*YOUR OBJECTIVE*: Reproduce each line of the entries that carries "jest".

Dataset records
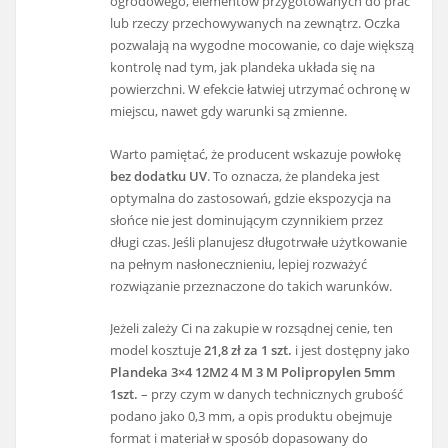
ogrodowego, elementów przygotowanych do prac
lub rzeczy przechowywanych na zewnątrz. Oczka
pozwalają na wygodne mocowanie, co daje większą
kontrolę nad tym, jak plandeka układa się na
powierzchni. W efekcie łatwiej utrzymać ochronę w
miejscu, nawet gdy warunki są zmienne.
Warto pamiętać, że producent wskazuje powłokę
bez dodatku UV
. To oznacza, że plandeka jest
optymalna do zastosowań, gdzie ekspozycja na
słońce nie jest dominującym czynnikiem przez
długi czas. Jeśli planujesz długotrwałe użytkowanie
na pełnym nasłonecznieniu, lepiej rozważyć
rozwiązanie przeznaczone do takich warunków.
Jeżeli zależy Ci na zakupie w rozsądnej cenie, ten
model kosztuje
21,8 zł za 1 szt.
i jest dostępny jako
Plandeka 3×4 12M2 4 M 3 M Polipropylen 5mm
1szt.
– przy czym w danych technicznych grubość
podano jako 0,3 mm, a opis produktu obejmuje
format i materiał w sposób dopasowany do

*SOLUTION*:
. To oznacza, że plandeka jest
słońce nie jest dominującym czynnikiem przez
i jest dostępny jako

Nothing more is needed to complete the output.